PHOTO FOURNIE PAR AXIA FILMS

Joakim Robillard dans Souterrain, deuxième long métrage de Sophie Dupuis

Un tournage sous terre

La cinéaste a beaucoup discuté de ces thèmes avec les comédiens. Elle a aussi voulu évoquer avec eux le lien familial qui se tisse entre tous ces hommes qui doivent impérativement être attentifs au bien-être émotif et mental des autres, parce que leur sécurité en dépend. Le tournage de Souterrain, précisons-le, a eu lieu dans une vraie mine, d’une profondeur de plusieurs centaines de mètres.

J’ai su par la suite qu’il y avait une certaine nervosité au sein de l’équipe à l’idée de descendre, mais tout le monde était enthousiaste.

Sophie Dupuis, réalisatrice

« Quand nous avons formé l’équipe, nous nous sommes assurés que tout le monde était à l’aise avec l’idée de descendre sous terre. La meilleure formation possible leur a été donnée en guise de préparation, mais au bout du compte, tu ne peux pas vraiment savoir ce que tu vas ressentir avant qu’arrive le moment où tu embarques dans la cage et que tu descends. Mais, vraiment, tout s’est bien passé. »

PHOTO FOURNIE PAR AXIA FILMS

Théodore Pellerin dans Souterrain

Théodore Pellerin, acteur fétiche

Théodore Pellerin, qui incarne un personnage handicapé, est pratiquement le seul comédien qui n’a pas eu à visiter les profondeurs de la mine. « Mais j’aurais tellement aimé ça ! », dit-il.

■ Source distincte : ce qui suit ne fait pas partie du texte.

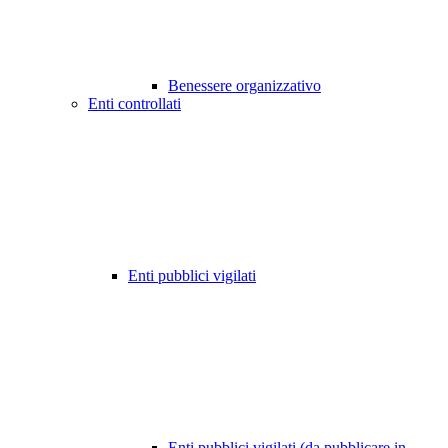
Benessere organizzativo
Enti controllati
Enti pubblici vigilati
Enti pubblici vigilati (da pubblicare in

L’acteur, lauréat du trophée Iris de la Révélation de l’année au Gala Québec Cinéma et du prix Écrans canadiens du meilleur acteur grâce à sa performance dans Chien de garde, a dû travailler son personnage, aussi atteint d’un trouble du langage, en amont avant de gagner le plateau. Théodore Pellerin a notamment pu bénéficier de la collaboration des gens du Théâtre aphasique, dirigé par Isabelle Côté.

« À part le trouble du langage et un handicap physique, rien n’était établi de façon plus précise au départ, explique l’acteur fétiche de la cinéaste. Sophie a fait beaucoup de démarches et je l’ai accompagnée en rencontrant des physiothérapeutes, des orthophonistes, différents spécialistes. Ce fut vraiment un travail parce que le texte était écrit comme si la parole du personnage n’était pas du tout affectée. Je me suis préparé de mon côté à Montréal alors que Sophie était à Val-d’Or depuis un mois. Une fois le tournage amorcé, ce fut plus sécurisant ! »

« J’aime écrire des personnages hors normes, souligne Sophie Dupuis. Théo et moi avons travaillé ensemble pour dessiner le sien, mais c’est lui qui l’a construit. J’aime travailler avec les comédiens, leur donner une grande place dans la création, et je souhaite qu’ils me dépassent dans la maîtrise de leur personnage. Travailler avec les acteurs est ce que je préfère de mon métier. Ils me passionnent ! »

Souterrain prendra l’affiche le 4 juin.